There hasn't been much discussion recently about Downtown. Is this the calm before the storm?
Or are we entering into a new era of community planning, one without acrimony and division?
Either way, General Growth seems to have heard the "more openness, more meetings" refrain from the community. Columbians, by nature, never seem to tire of meetings, but after the GGP Downtown blitz, even the most hardened meeting mavens may find themselves begging for mercy.
General Growth Properties Inc. will release the draft as part of a four-step public review of the plan that will include several meetings in which company officials will take input on the plan from residents before submitting it to Howard County officials for approval, according to a statement the company released Jan. 17.
…Prior to releasing the draft on April 28, General Growth officials will conduct two preliminary meetings designed to allow residents to question the heads of firms that are playing lead roles in designing the plan…
The firms are the Massachusetts-based Sasaki Associates Inc., which specializes in landscape architecture and will develop the pedestrian areas, and the New York-based Cooper Robertson and Partners, which is designing the plan for buildings and streets.
The meeting with Sasaki principal Alan Ward is slated for March 5, while the meeting with Jaquelin Robertson, a founding partner of Cooper Robertson, is scheduled for March 9.
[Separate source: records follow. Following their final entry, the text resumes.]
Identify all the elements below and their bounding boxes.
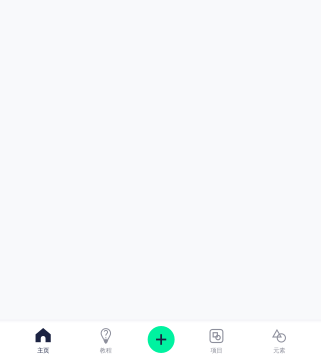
staticText: 教程 [100,346,112,354]
button[interactable]: 新建 [137,319,185,360]
button[interactable]: 项目 [185,319,248,360]
button[interactable]: 教程 [74,319,137,360]
staticText: 项目 [210,346,222,354]
button[interactable]: 主页 [12,319,74,360]
staticText: 元素 [273,346,285,354]
staticText: 主页 [37,346,49,354]
button[interactable]: 元素 [248,319,310,360]
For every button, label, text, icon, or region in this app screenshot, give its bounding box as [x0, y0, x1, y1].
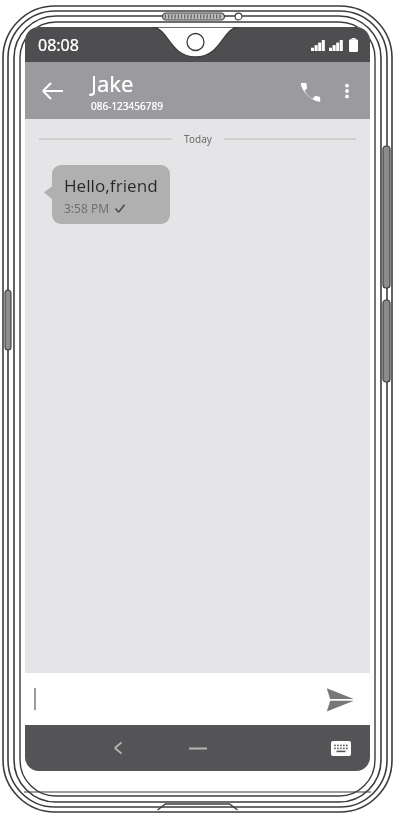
button[interactable]: Back	[33, 71, 73, 111]
button[interactable]: Send	[25, 673, 370, 725]
staticText: Jake	[91, 68, 134, 98]
button[interactable]: Keyboard	[326, 733, 356, 763]
button[interactable]: Back	[101, 731, 135, 765]
button[interactable]: Send	[320, 679, 360, 719]
button[interactable]: More options	[330, 74, 364, 108]
button[interactable]: Home	[177, 731, 219, 765]
staticText: 086-123456789	[91, 99, 163, 113]
staticText: Today	[184, 132, 212, 146]
button[interactable]: Call	[290, 71, 330, 111]
staticText: Hello,friend	[64, 174, 158, 197]
button[interactable]: Jake	[91, 68, 163, 113]
staticText: 3:58 PM	[64, 200, 110, 216]
staticText: 08:08	[38, 34, 79, 56]
button[interactable]: Hello,friend	[44, 165, 174, 224]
The company also could add a public meeting with a transportation consultant before the draft plan is released, said Gregory Hamm, General Growth's regional vice president and general manager for Columbia.
…After releasing the draft April 28, General Growth officials will hold public meetings with each of Columbia's 10 villages to gauge residents' reactions to the plan and additional forums to collect reaction on specific aspects of the plan, including transportation, the environment, housing, and arts and cultural opportunities, according to company officials.
If my math is right, which it rarely is, I count at least 16 meetings (assuming one for each village). Wowser.